I was given a room on the hundredth floor; from it I could see only the top of the bluish brown cloud of smog that coiled about the city. Some of the hotel furnishings puzzled me - the ten-foot crowbar propped up in a corner of the jade and jasper bathroom, for example, or the khaki camouflage cape in the closet, the sack of hardtack under the bed. Over the tub, next to towels, hung an enormous spool of standard Alpine rope, and on the door was a card which I first noticed when I went to triple lock the super-yale. It read: "This Room Guaranteed BOMB-FREE. From the Management."
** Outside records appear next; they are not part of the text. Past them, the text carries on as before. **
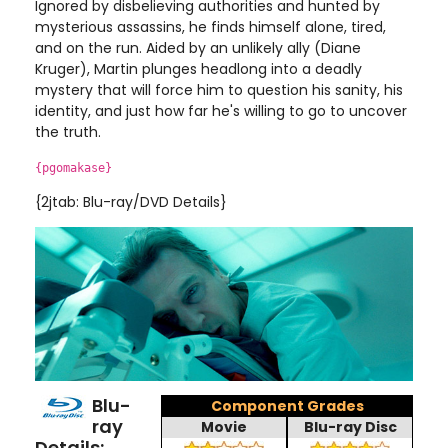
Ignored by disbelieving authorities and hunted by
mysterious assassins, he finds himself alone, tired,
and on the run. Aided by an unlikely ally (Diane
Kruger), Martin plunges headlong into a deadly
mystery that will force him to question his sanity, his
identity, and just how far he's willing to go to uncover
the truth.
{pgomakase}
{2jtab: Blu-ray/DVD Details}
Blu-
Component Grades
ray
Movie
Blu-ray Disc
Details:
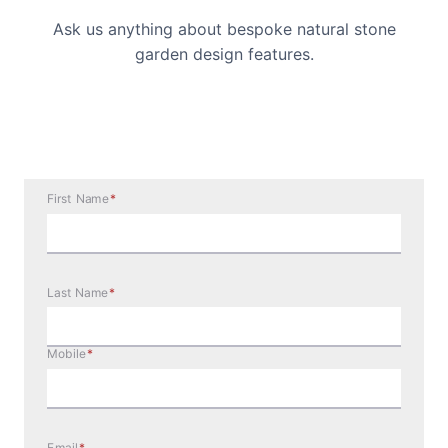
Ask us anything about bespoke natural stone
garden design features.
First Name
*
Last Name
*
Mobile
*
Email
*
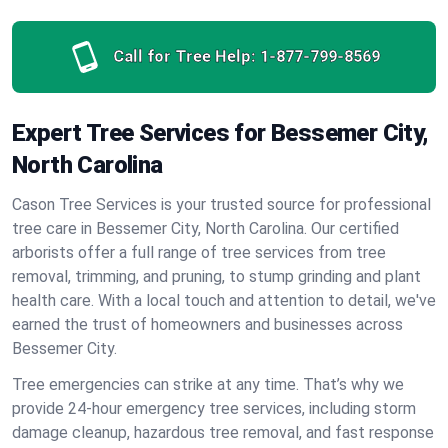
Call for Tree Help:
1-877-799-8569
Expert Tree Services for Bessemer City,
North Carolina
Cason Tree Services is your trusted source for professional
tree care in Bessemer City, North Carolina. Our certified
arborists offer a full range of tree services from tree
removal, trimming, and pruning, to stump grinding and plant
health care. With a local touch and attention to detail, we've
earned the trust of homeowners and businesses across
Bessemer City.
Tree emergencies can strike at any time. That’s why we
provide 24-hour emergency tree services, including storm
damage cleanup, hazardous tree removal, and fast response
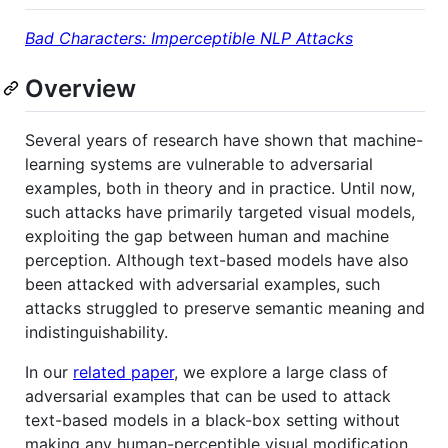
Bad Characters: Imperceptible NLP Attacks
Overview
Several years of research have shown that machine-
learning systems are vulnerable to adversarial
examples, both in theory and in practice. Until now,
such attacks have primarily targeted visual models,
exploiting the gap between human and machine
perception. Although text-based models have also
been attacked with adversarial examples, such
attacks struggled to preserve semantic meaning and
indistinguishability.
In our
related paper
, we explore a large class of
adversarial examples that can be used to attack
text-based models in a black-box setting without
making any human-perceptible visual modification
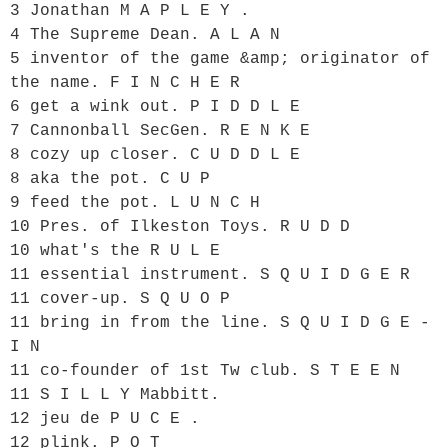
3 Jonathan M A P L E Y .

4 The Supreme Dean. A L A N

5 inventor of the game &amp; originator of 
the name. F I N C H E R

6 get a wink out. P I D D L E

7 Cannonball SecGen. R E N K E

8 cozy up closer. C U D D L E

8 aka the pot. C U P

9 feed the pot. L U N C H

10 Pres. of Ilkeston Toys. R U D D

10 what's the R U L E

11 essential instrument. S Q U I D G E R

11 cover-up. S Q U O P

11 bring in from the line. S Q U I D G E - 
I N

11 co-founder of 1st Tw club. S T E E N

11 S I L L Y Mabbitt.

12 jeu de P U C E .

12 plink. P O T
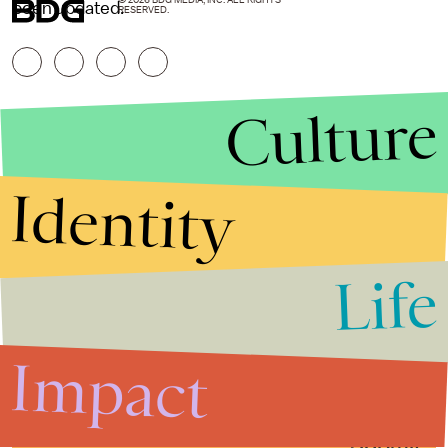
© 2026 BDG MEDIA, INC. ALL RIGHTS
been updated.
RESERVED.
Culture
Identity
Life
Stories that Fuel
Conversations
Impact
Submit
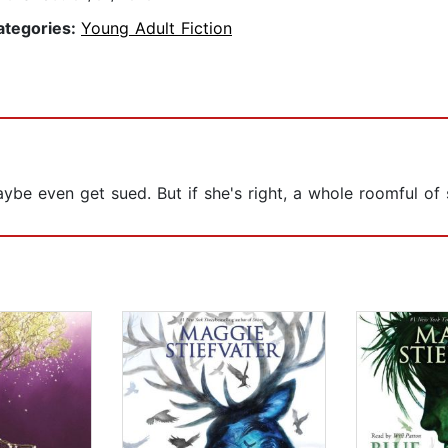
ategories:
Young Adult Fiction
 maybe even get sued. But if she's right, a whole roomful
It is common knowledge that there are two kinds of scholar these days: the stationary and the peripatetic. The stationaries pursue their studies in the traditional way, while their restless colleagues participate in every sort of international seminar and symposium imaginable. The scholar of this second type may be readily identified: in his lapel he wears a card bearing his name, rank and home university, in his pocket sticks a flight schedule of arrivals and departures, and the buckle on his belt - as well at the snaps on his briefcase - are plastic, never metal, so not to trigger unnecessarily the alarms of the airport scanners that search boarding passengers for weapons. Our peripatetic scholar keeps up with the literature of his field by studying in buses, waiting rooms, planes and hotel bars. Since I was - naturally enough - unacquainted with many of the recent customs of Earth I set off alarms in the airports of Bangkok, Athens and Costa Rica itself having six amalgam fillings in my mouth. These I was planning to replace with porcelain in Nounas, but the events that followed so unexpectedly made that quite impossible. As for the Alpine rope, the crowbar, the hardtack and the camouflage cape, one of the members of the American delegation of futurologists patiently explained to me that today's hotels take safety precautions unknown in earlier times. Each of the above items, when included in the room, significantly increases the life expectancy of the occupant. How foolish it was of me not to have taken those words more seriously!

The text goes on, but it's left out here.